Кудякова молчала, ожидая продолжения. Но и гражданин примолк, сделав подачу и предвосхищая, видимо, ответ собеседницы.

— Возьми яблок, — зябко поёжилась мадонна и жадно потянулась душой к согревающей фляжке, припасённой под прилавком. — Или бананов возьми. Чем трепаться–то попусту.

— Я не ем бананы, — пожал плечами гражданин. — А яблоки мне противопоказаны — кислотность у меня нездоровая.

— То–то я смотрю, кислый ты какой, — кивнула Кудякова. — Ну если ничего брать не будешь, так и иди отсель, не толпись попусту, — и прибавила ещё для надёжности одно короткое и веское слово.

— Мне хочется лишь незначительного общения, — сказал гражданин, не замечая неказистого слова. — Хотелось немного скрасить ваше отрешённое одиночество. А вы — курите. А ведь вы же — девушка, женщина, мать…

— … твою, — возникла мадонна в новой образовавшейся паузе. — Мать твою, ты чо ко мне привязался?

— Ну что вы, — смутился почему–то гражданин. — О привязанности говорить пока рано. Хотя, не скрою, меня привлекла миловидность вашего лица, заставила забыть о врождённой стеснительности.

— Вот и топай, — поддержала Кудякова. — Забыл, а теперь шуруй отсюдава, не засти солнце. Бананы, они солнце любят.

Гражданин удивлённо посмотрел на небо, с которого всё падал и падал мелкий зернистый снег вперемешку с дождём. Ни о каком солнце, разумеется, и речи не было — одна лишь невзрачная ноябрьская серость кругом.

У трамвайной остановки, пропуская пешеходов на переходе, остановился легковой автомобиль. Из открытого окна его неслась оглушающая музыка — радио было включено на такую громкость, что при случае могло бы создать праздничную атмосферу на массовых гуляньях или сельскохозяйственной ярмарке. Оркестр под управлением известного в узких кругах дирижёра оживлённо исполнял полонез из оперы «Евгений Онегин». Тёплая, бодрая музыка лилась в мокрое ноябрьское пространство и обещала, что обязательно ещё будет лето, и будут бабочки, и тёплые дожди, и путёвки в санаторий, и шашлыки, и танцы до утра. Грузный водитель армянской наружности, с густыми усами над пухлой губой, нетерпеливо постукивал пальцами–сардельками по рулевому колесу. Он опаздывал на деловой ланч с важным поставщиком хозтоваров.

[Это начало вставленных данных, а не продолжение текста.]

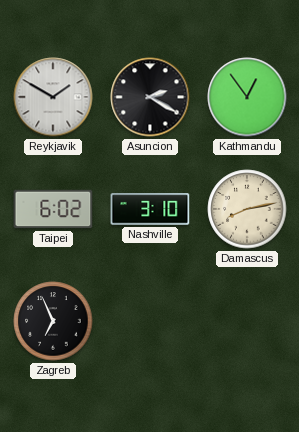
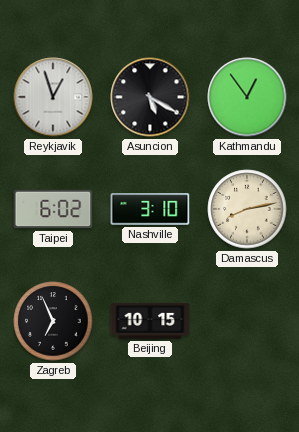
Reykjavik: 1:50 -> 12:57
Asuncion: 2:20 -> 5:20
Beijing: none -> 10:15
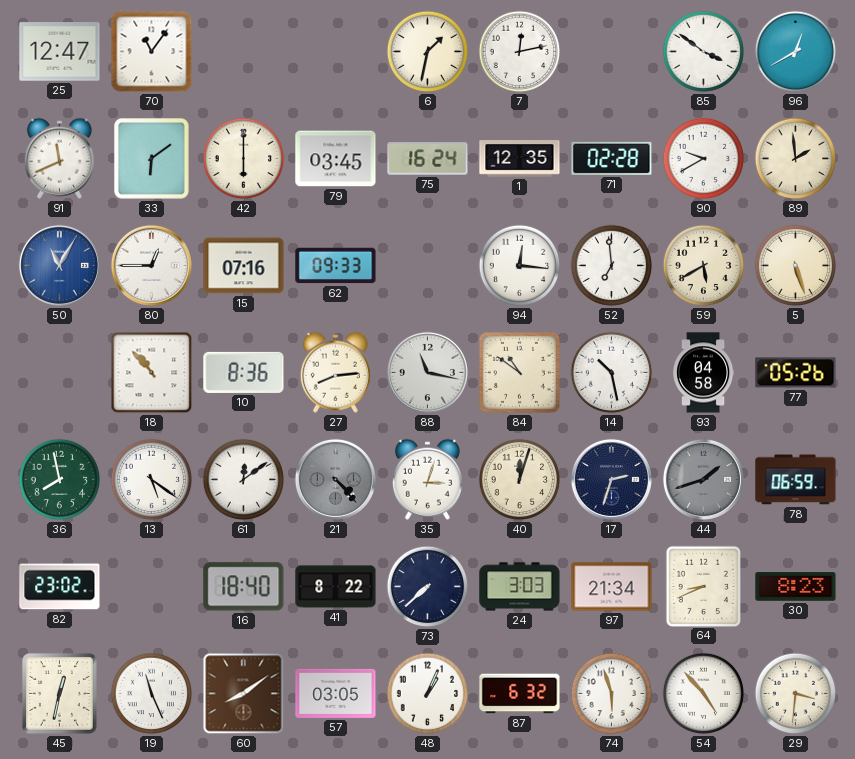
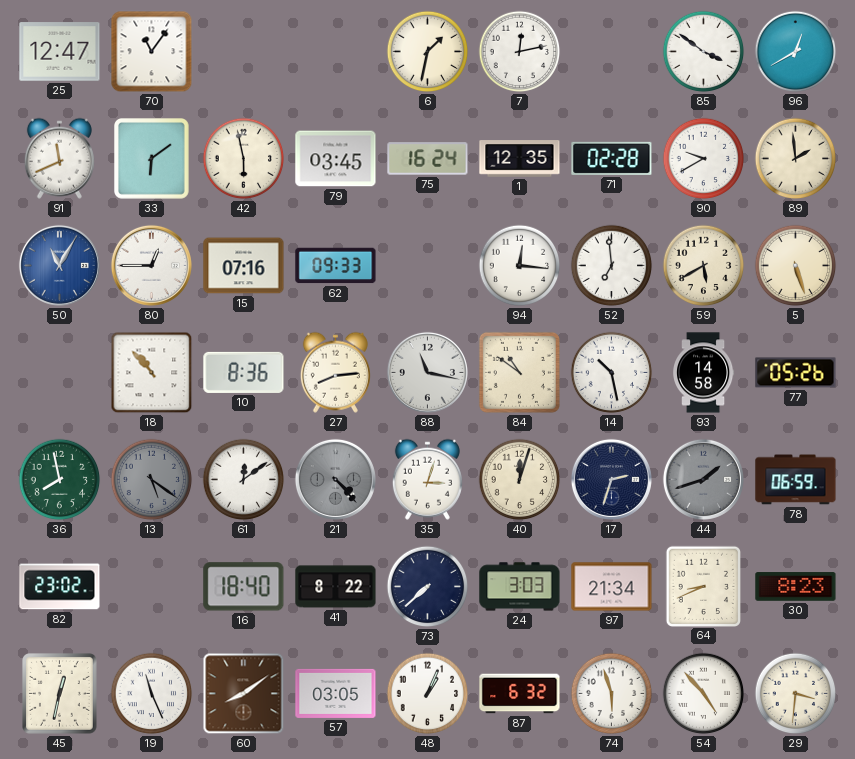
42: 6:00 -> 5:58
93: 04:58 -> 14:58
13 dial: white -> grey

— Позвольте пригласить? — гражданин в зелёных шнурках зашёл за прилавок, приблизился к Кудяковой, лихо прищёлкнул каблуками стоптанных ботинок, взбоднул головой, будто молодой задиристый козлик, галантно протянул руку.

— Чо? — не поняла мадонна.

— На полонез, — пояснил гражданин и снова взбоднул головой.

Кудякова внезапно смутилась. Её давно никто не приглашал на полонез, зато с ней охотно ругались подслеповатые, но цепкие старушки, возомнившие переобвес, и ещё дочь Ленка — по каждому поводу и без повода; а ещё её терпеть не могла Рощина из одиннадцатой, а Кубасов только и знал, что просить сто рублей на «поправиться», полюбовничек хренов.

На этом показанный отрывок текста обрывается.